What the task requires
The answer should contain all of the data, retyped without any alteration.

Record set
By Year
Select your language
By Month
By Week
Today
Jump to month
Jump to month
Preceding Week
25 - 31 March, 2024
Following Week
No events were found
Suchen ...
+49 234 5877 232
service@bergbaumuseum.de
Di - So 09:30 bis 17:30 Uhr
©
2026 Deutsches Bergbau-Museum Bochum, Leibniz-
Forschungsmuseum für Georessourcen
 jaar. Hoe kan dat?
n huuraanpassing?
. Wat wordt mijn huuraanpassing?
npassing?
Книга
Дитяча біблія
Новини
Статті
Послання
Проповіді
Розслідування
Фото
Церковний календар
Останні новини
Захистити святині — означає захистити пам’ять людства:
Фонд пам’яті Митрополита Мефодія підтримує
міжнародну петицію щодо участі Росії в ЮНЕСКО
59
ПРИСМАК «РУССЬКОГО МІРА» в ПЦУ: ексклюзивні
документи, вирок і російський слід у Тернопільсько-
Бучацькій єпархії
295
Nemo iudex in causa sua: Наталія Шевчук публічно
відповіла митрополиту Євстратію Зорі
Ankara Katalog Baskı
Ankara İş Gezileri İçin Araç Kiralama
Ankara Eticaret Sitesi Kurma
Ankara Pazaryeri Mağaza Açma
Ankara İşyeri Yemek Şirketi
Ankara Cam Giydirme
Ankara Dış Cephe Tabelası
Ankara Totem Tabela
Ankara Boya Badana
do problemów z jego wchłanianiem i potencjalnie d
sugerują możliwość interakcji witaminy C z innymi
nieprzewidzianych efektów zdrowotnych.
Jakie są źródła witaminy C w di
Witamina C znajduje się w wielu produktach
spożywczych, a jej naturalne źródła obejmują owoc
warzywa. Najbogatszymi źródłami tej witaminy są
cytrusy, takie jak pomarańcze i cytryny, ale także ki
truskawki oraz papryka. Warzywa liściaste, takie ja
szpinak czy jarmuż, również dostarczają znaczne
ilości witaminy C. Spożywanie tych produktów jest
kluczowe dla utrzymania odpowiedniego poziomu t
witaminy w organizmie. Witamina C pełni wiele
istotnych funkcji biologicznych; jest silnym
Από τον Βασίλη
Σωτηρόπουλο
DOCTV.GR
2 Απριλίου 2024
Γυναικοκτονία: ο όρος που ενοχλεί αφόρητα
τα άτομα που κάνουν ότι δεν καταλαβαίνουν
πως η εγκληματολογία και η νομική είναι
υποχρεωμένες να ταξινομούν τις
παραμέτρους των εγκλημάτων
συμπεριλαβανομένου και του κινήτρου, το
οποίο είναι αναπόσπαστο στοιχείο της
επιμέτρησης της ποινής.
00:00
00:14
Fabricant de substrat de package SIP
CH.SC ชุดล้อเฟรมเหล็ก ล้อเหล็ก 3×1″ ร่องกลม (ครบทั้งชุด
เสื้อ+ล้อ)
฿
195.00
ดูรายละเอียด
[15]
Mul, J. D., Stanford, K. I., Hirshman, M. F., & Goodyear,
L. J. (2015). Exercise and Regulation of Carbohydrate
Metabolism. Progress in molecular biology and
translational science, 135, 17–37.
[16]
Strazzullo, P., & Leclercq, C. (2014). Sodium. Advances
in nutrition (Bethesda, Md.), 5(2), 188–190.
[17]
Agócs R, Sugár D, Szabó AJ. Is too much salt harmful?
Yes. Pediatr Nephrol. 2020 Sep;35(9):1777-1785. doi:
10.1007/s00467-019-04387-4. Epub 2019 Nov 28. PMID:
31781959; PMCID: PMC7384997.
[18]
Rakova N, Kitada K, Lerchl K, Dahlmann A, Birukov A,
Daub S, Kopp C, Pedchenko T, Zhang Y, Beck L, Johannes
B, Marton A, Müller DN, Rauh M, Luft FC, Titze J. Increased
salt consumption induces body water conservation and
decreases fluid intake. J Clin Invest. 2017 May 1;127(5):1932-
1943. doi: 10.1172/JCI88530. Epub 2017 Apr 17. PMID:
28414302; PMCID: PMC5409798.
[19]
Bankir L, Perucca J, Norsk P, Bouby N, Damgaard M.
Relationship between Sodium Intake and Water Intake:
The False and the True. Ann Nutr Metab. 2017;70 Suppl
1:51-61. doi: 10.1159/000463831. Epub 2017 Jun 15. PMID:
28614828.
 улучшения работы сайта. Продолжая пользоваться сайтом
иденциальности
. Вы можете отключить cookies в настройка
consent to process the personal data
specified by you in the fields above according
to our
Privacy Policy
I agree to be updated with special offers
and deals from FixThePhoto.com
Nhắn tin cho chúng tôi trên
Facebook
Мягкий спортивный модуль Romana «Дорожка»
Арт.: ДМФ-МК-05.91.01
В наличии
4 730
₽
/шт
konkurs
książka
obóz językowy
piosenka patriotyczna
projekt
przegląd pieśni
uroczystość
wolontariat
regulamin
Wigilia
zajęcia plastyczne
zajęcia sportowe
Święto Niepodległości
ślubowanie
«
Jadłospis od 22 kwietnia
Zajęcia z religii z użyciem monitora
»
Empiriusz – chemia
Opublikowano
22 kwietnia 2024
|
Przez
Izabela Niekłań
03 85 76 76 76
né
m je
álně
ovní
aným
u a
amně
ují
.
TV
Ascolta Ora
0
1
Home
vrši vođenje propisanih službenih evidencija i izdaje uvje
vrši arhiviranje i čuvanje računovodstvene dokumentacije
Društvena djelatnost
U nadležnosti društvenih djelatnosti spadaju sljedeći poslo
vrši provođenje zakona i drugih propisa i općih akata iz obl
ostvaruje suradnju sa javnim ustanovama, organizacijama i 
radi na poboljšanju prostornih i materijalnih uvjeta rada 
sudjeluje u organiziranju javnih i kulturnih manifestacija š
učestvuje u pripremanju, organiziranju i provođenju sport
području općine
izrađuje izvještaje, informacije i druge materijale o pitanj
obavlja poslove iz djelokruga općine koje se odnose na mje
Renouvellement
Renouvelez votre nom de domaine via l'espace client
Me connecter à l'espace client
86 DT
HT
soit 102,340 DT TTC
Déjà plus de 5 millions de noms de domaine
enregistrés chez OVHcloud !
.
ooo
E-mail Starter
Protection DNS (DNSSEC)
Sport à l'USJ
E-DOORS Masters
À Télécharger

Solution
By Year
Select your language
By Month
By Week
Today
Jump to month
Jump to month
Preceding Week
25 - 31 March, 2024
Following Week
No events were found
Suchen ...
+49 234 5877 232
service@bergbaumuseum.de
Di - So 09:30 bis 17:30 Uhr
©
2026 Deutsches Bergbau-Museum Bochum, Leibniz-
Forschungsmuseum für Georessourcen
 jaar. Hoe kan dat?
n huuraanpassing?
. Wat wordt mijn huuraanpassing?
npassing?
Книга
Дитяча біблія
Новини
Статті
Послання
Проповіді
Розслідування
Фото
Церковний календар
Останні новини
Захистити святині — означає захистити пам’ять людства:
Фонд пам’яті Митрополита Мефодія підтримує
міжнародну петицію щодо участі Росії в ЮНЕСКО
59
ПРИСМАК «РУССЬКОГО МІРА» в ПЦУ: ексклюзивні
документи, вирок і російський слід у Тернопільсько-
Бучацькій єпархії
295
Nemo iudex in causa sua: Наталія Шевчук публічно
відповіла митрополиту Євстратію Зорі
Ankara Katalog Baskı
Ankara İş Gezileri İçin Araç Kiralama
Ankara Eticaret Sitesi Kurma
Ankara Pazaryeri Mağaza Açma
Ankara İşyeri Yemek Şirketi
Ankara Cam Giydirme
Ankara Dış Cephe Tabelası
Ankara Totem Tabela
Ankara Boya Badana
do problemów z jego wchłanianiem i potencjalnie d
sugerują możliwość interakcji witaminy C z innymi
nieprzewidzianych efektów zdrowotnych.
Jakie są źródła witaminy C w di
Witamina C znajduje się w wielu produktach
spożywczych, a jej naturalne źródła obejmują owoc
warzywa. Najbogatszymi źródłami tej witaminy są
cytrusy, takie jak pomarańcze i cytryny, ale także ki
truskawki oraz papryka. Warzywa liściaste, takie ja
szpinak czy jarmuż, również dostarczają znaczne
ilości witaminy C. Spożywanie tych produktów jest
kluczowe dla utrzymania odpowiedniego poziomu t
witaminy w organizmie. Witamina C pełni wiele
istotnych funkcji biologicznych; jest silnym
Από τον Βασίλη
Σωτηρόπουλο
DOCTV.GR
2 Απριλίου 2024
Γυναικοκτονία: ο όρος που ενοχλεί αφόρητα
τα άτομα που κάνουν ότι δεν καταλαβαίνουν
πως η εγκληματολογία και η νομική είναι
υποχρεωμένες να ταξινομούν τις
παραμέτρους των εγκλημάτων
συμπεριλαβανομένου και του κινήτρου, το
οποίο είναι αναπόσπαστο στοιχείο της
επιμέτρησης της ποινής.
00:00
00:14
Fabricant de substrat de package SIP
CH.SC ชุดล้อเฟรมเหล็ก ล้อเหล็ก 3×1″ ร่องกลม (ครบทั้งชุด
เสื้อ+ล้อ)
฿
195.00
ดูรายละเอียด
[15]
Mul, J. D., Stanford, K. I., Hirshman, M. F., & Goodyear,
L. J. (2015). Exercise and Regulation of Carbohydrate
Metabolism. Progress in molecular biology and
translational science, 135, 17–37.
[16]
Strazzullo, P., & Leclercq, C. (2014). Sodium. Advances
in nutrition (Bethesda, Md.), 5(2), 188–190.
[17]
Agócs R, Sugár D, Szabó AJ. Is too much salt harmful?
Yes. Pediatr Nephrol. 2020 Sep;35(9):1777-1785. doi:
10.1007/s00467-019-04387-4. Epub 2019 Nov 28. PMID:
31781959; PMCID: PMC7384997.
[18]
Rakova N, Kitada K, Lerchl K, Dahlmann A, Birukov A,
Daub S, Kopp C, Pedchenko T, Zhang Y, Beck L, Johannes
B, Marton A, Müller DN, Rauh M, Luft FC, Titze J. Increased
salt consumption induces body water conservation and
decreases fluid intake. J Clin Invest. 2017 May 1;127(5):1932-
1943. doi: 10.1172/JCI88530. Epub 2017 Apr 17. PMID:
28414302; PMCID: PMC5409798.
[19]
Bankir L, Perucca J, Norsk P, Bouby N, Damgaard M.
Relationship between Sodium Intake and Water Intake:
The False and the True. Ann Nutr Metab. 2017;70 Suppl
1:51-61. doi: 10.1159/000463831. Epub 2017 Jun 15. PMID:
28614828.
 улучшения работы сайта. Продолжая пользоваться сайтом
иденциальности
. Вы можете отключить cookies в настройка
consent to process the personal data
specified by you in the fields above according
to our
Privacy Policy
I agree to be updated with special offers
and deals from FixThePhoto.com
Nhắn tin cho chúng tôi trên
Facebook
Мягкий спортивный модуль Romana «Дорожка»
Арт.: ДМФ-МК-05.91.01
В наличии
4 730
₽
/шт
konkurs
książka
obóz językowy
piosenka patriotyczna
projekt
przegląd pieśni
uroczystość
wolontariat
regulamin
Wigilia
zajęcia plastyczne
zajęcia sportowe
Święto Niepodległości
ślubowanie
«
Jadłospis od 22 kwietnia
Zajęcia z religii z użyciem monitora
»
Empiriusz – chemia
Opublikowano
22 kwietnia 2024
|
Przez
Izabela Niekłań
03 85 76 76 76
né
m je
álně
ovní
aným
u a
amně
ují
.
TV
Ascolta Ora
0
1
Home
vrši vođenje propisanih službenih evidencija i izdaje uvje
vrši arhiviranje i čuvanje računovodstvene dokumentacije
Društvena djelatnost
U nadležnosti društvenih djelatnosti spadaju sljedeći poslo
vrši provođenje zakona i drugih propisa i općih akata iz obl
ostvaruje suradnju sa javnim ustanovama, organizacijama i 
radi na poboljšanju prostornih i materijalnih uvjeta rada 
sudjeluje u organiziranju javnih i kulturnih manifestacija š
učestvuje u pripremanju, organiziranju i provođenju sport
području općine
izrađuje izvještaje, informacije i druge materijale o pitanj
obavlja poslove iz djelokruga općine koje se odnose na mje
Renouvellement
Renouvelez votre nom de domaine via l'espace client
Me connecter à l'espace client
86 DT
HT
soit 102,340 DT TTC
Déjà plus de 5 millions de noms de domaine
enregistrés chez OVHcloud !
.
ooo
E-mail Starter
Protection DNS (DNSSEC)
Sport à l'USJ
E-DOORS Masters
À Télécharger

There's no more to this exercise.